À l’heure où ce sentiment d’injustice conduit certains contribuables à des actes extrêmes, le rétablissement de la justice fiscale s’impose en effet, et il implique une lutte accrue contre les fraudes. C’est d’autant plus une exigence du fait de la situation des finances publiques, avec un déficit budgétaire à près de 75 milliards d’euros l’an dernier.
Mais la lutte contre la fraude est-elle « évidemment la vraie solution » à la crise des finances publiques, comme le soutient le magistrat ?
Pour appuyer son affirmation, Charles Prats additionne l’ensemble des fraudes fiscales évaluées par Bercy et les fraudes sociales estimées par la Cour des comptes. Il arrive à un montant de 140 milliards d’euros.
Additionner des choux et des carottes
Le montant est impressionnant, mais il y a un problème de méthode dans le calcul du magistrat : les fraudes fiscales (60 à 80 milliards d’euros par an selon Bercy) et les fraudes sociales (25 milliards pour les fraudes aux cotisations, 35 milliards pour celles aux prestations) ne sont pas de même nature.
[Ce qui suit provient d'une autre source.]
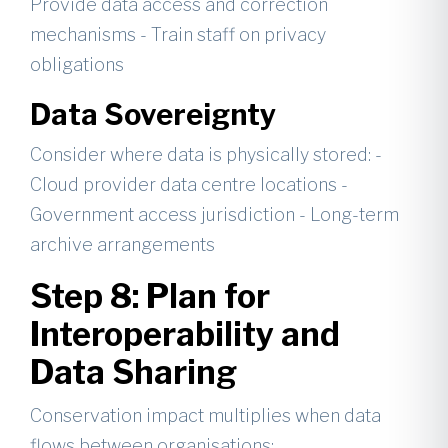
Provide data access and correction
mechanisms - Train staff on privacy
obligations
Data Sovereignty
Consider where data is physically stored: -
Cloud provider data centre locations -
Government access jurisdiction - Long-term
archive arrangements
Step 8: Plan for
Interoperability and
Data Sharing
Conservation impact multiplies when data
flows between organisations: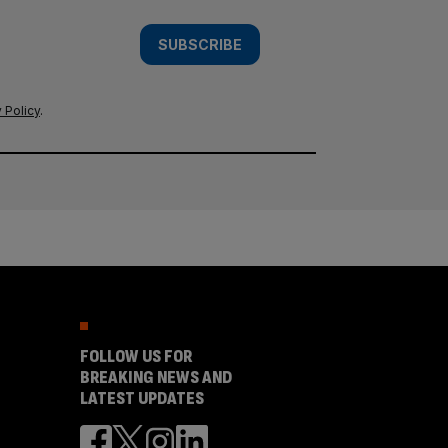
SUBSCRIBE
 Policy
.
FOLLOW US FOR
BREAKING NEWS AND
LATEST UPDATES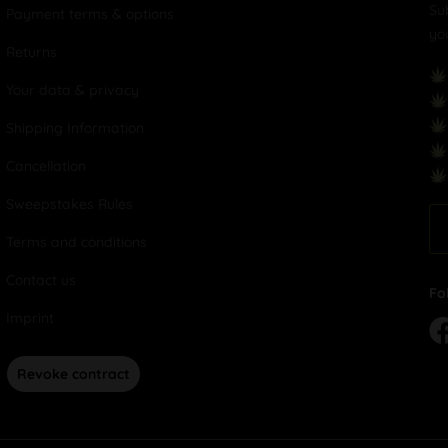
Su
Payment terms & options
yo
Returns
Your data & privacy
Shipping Information
Cancellation
Sweepstakes Rules
Terms and conditions
Contact us
Fo
Imprint
Revoke contract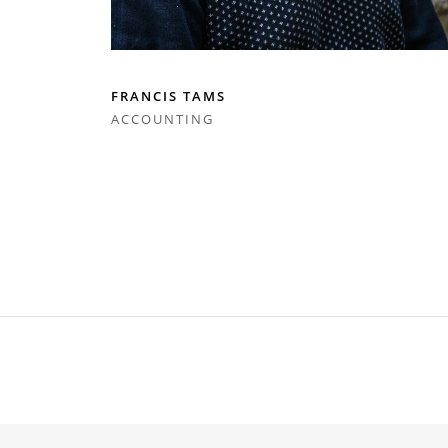
FRANCIS TAMS
ACCOUNTING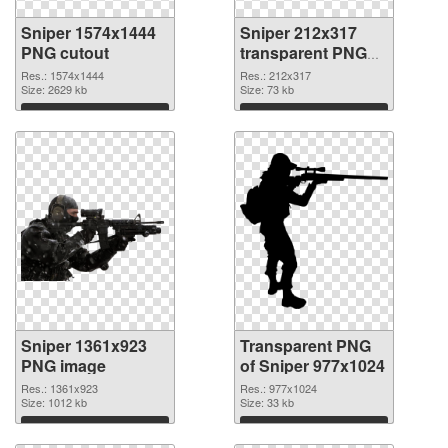
Sniper 1574x1444
Sniper 212x317
PNG cutout
transparent PNG
graphic
Res.: 1574x1444
Res.: 212x317
Size: 2629 kb
Size: 73 kb
Download
Download
Sniper 1361x923
Transparent PNG
PNG image
of Sniper 977x1024
Res.: 1361x923
Res.: 977x1024
Size: 1012 kb
Size: 33 kb
Download
Download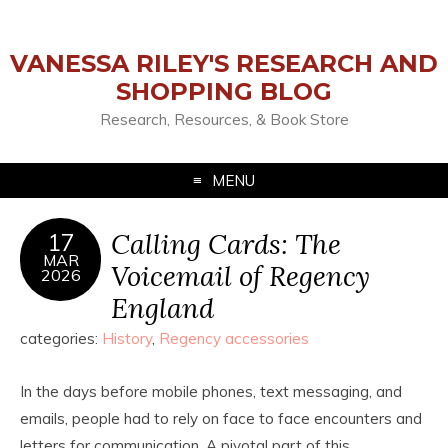
VANESSA RILEY'S RESEARCH AND
SHOPPING BLOG
Research, Resources, & Book Store
MENU
Calling Cards: The
17
MAR
Voicemail of Regency
2026
England
categories:
History
,
Regency accessories
In the days before mobile phones, text messaging, and
emails, people had to rely on face to face encounters and
letters for communication. A pivotal part of this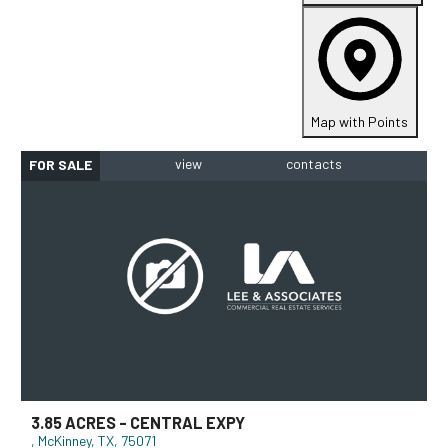
Map with Points
FOR SALE
3.85 ACRES - CENTRAL EXPY
McKinney, TX, 75071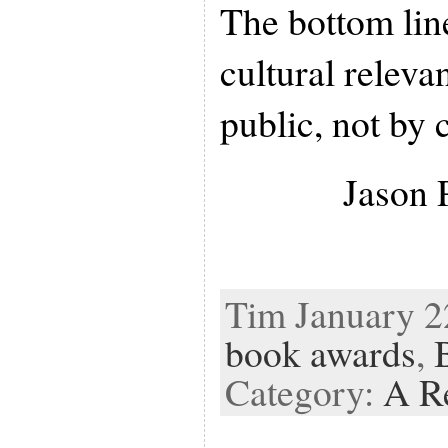
The bottom line 
cultural releva
public, not by c
Jason 
Tim January 22
book awards
,
Category:
A R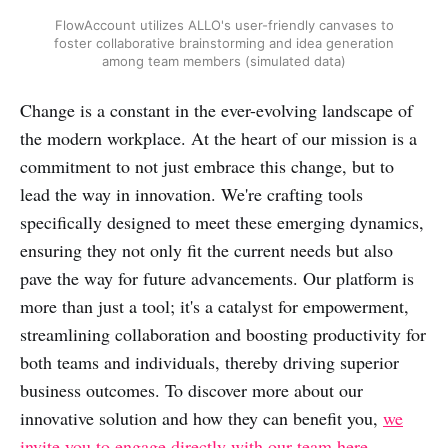
FlowAccount utilizes ALLO's user-friendly canvases to
foster collaborative brainstorming and idea generation
among team members (simulated data)
Change is a constant in the ever-evolving landscape of
the modern workplace. At the heart of our mission is a
commitment to not just embrace this change, but to
lead the way in innovation. We're crafting tools
specifically designed to meet these emerging dynamics,
ensuring they not only fit the current needs but also
pave the way for future advancements. Our platform is
more than just a tool; it's a catalyst for empowerment,
streamlining collaboration and boosting productivity for
both teams and individuals, thereby driving superior
business outcomes. To discover more about our
innovative solution and how they can benefit you,
we
invite you to engage directly with our team here.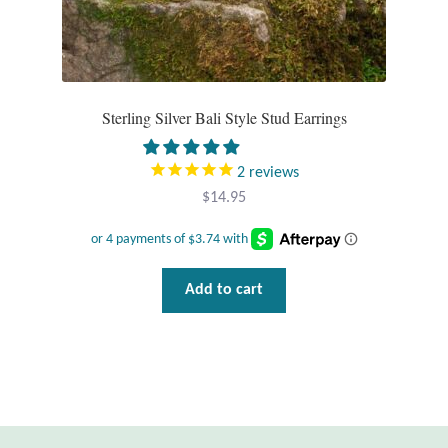
Sterling Silver Bali Style Stud Earrings
2
reviews
$
14.95
Add to cart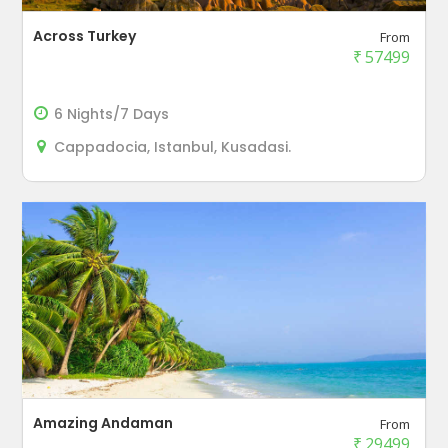
Across Turkey
From
₹
57499
6 Nights/7 Days
Cappadocia, Istanbul, Kusadasi.
Amazing Andaman
From
₹
29499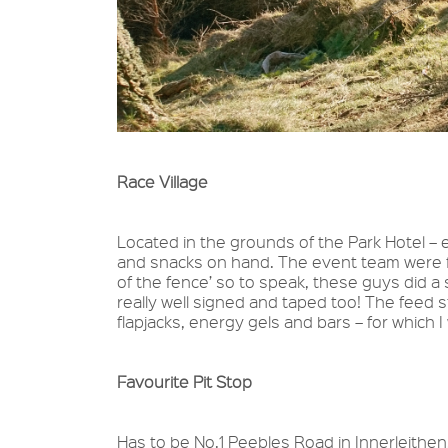
Race Village
Located in the grounds of the Park Hotel – 
and snacks on hand. The event team were fab
of the fence’ so to speak, these guys did a 
really well signed and taped too! The feed 
flapjacks, energy gels and bars – for which I 
Favourite Pit Stop
Has to be No.1 Peebles Road in Innerleithen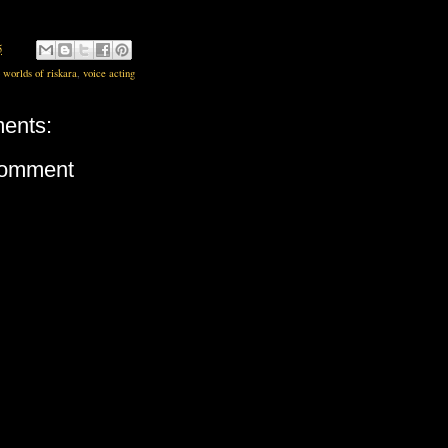
5
 worlds of riskara
,
voice acting
ents:
Comment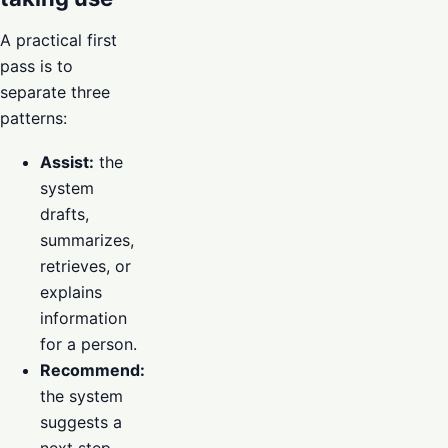
A practical first
pass is to
separate three
patterns:
Assist:
the
system
drafts,
summarizes,
retrieves, or
explains
information
for a person.
Recommend:
the system
suggests a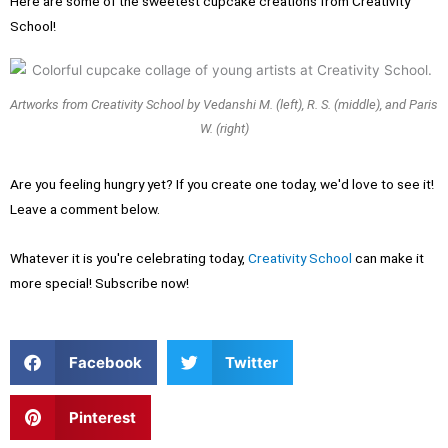
Here are some of the sweetest cupcake creations from Creativity
School!
Artworks from Creativity School by Vedanshi M. (left), R. S. (middle), and Paris
W. (right)
Are you feeling hungry yet? If you create one today, we'd love to see it!
Leave a comment below.
Whatever it is you're celebrating today,
Creativity School
can make it
more special! Subscribe now!
S
S
Facebook
Twitter
h
h
a
a
r
r
S
Pinterest
e
e
h
o
o
a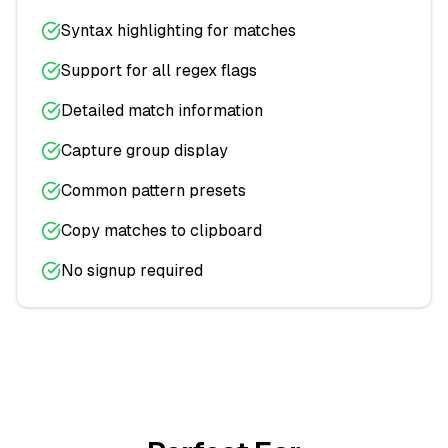
Syntax highlighting for matches
Support for all regex flags
Detailed match information
Capture group display
Common pattern presets
Copy matches to clipboard
No signup required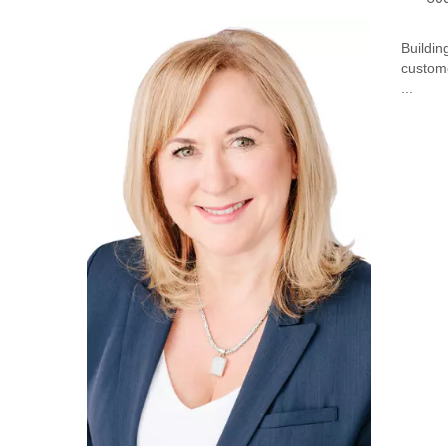
Buildin
custome
...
Les fraudes fiscales correspondent non pas à un « coût » pour l’État mais à une non-recette. La nuance peut paraître byzantine, mais elle est d’importance. Lutter contre la fraude fiscale, qui est une exigence de justice, ne résoudra pas le problème de la surfiscalité, ni ne supprimera l’incitation à la fraude que cette dernière représente. Pour lutter contre la fraude fiscale, la sévérité contre les fraudeurs devrait s’accompagner d’une clémence à l’égard des contribuables honnêtes qui pourraient être tentés de les imiter. En clair, il faut aussi baisser les impôts pour éviter les fraudes.
Quant aux fraudes sociales, elles sont de deux ordres, et les ajouter l’un à l’autre s’apparente à additionner des choux et des carottes : les fraudes aux cotisations sociales et les fraudes aux prestations sociales. Si les secondes correspondent bien à un coût pour le contribuable, qui paie pour des aides que d’autres touchent indûment, les premières correspondent là encore à une non-recette. Faire rentrer davantage de cotisations sociales dans les caisses de l’assurance-maladie ou des CAF ne résoudra pas les problèmes des familles.
En fait, se contenter de lutter contre la fraude ne remet pas en cause le poids ni le périmètre de l’État. Dans notre pays, l’État au sens large (ministères, assurance-maladie, collectivités territoriales) pèse 57,7% du produit intérieur brut (PIB). C’est ce niveau excessif de dépenses publiques qui explique la fiscalité confiscatoire, les déficits publics abyssaux, mais aussi en partie les fraudes.
La priorité pour un gouvernement qui voudrait vraiment résoudre ces problèmes serait donc de réduire la fiscalité pesant sur les familles, et par ricochet de diminuer les dépenses publiques afin de casser la spirale de l’endettement qui a conduit en 40 ans la France à atteindre 2000 milliards d’euros de dette publique, une dette qui s’élèvera à 100% du PIB en 2015.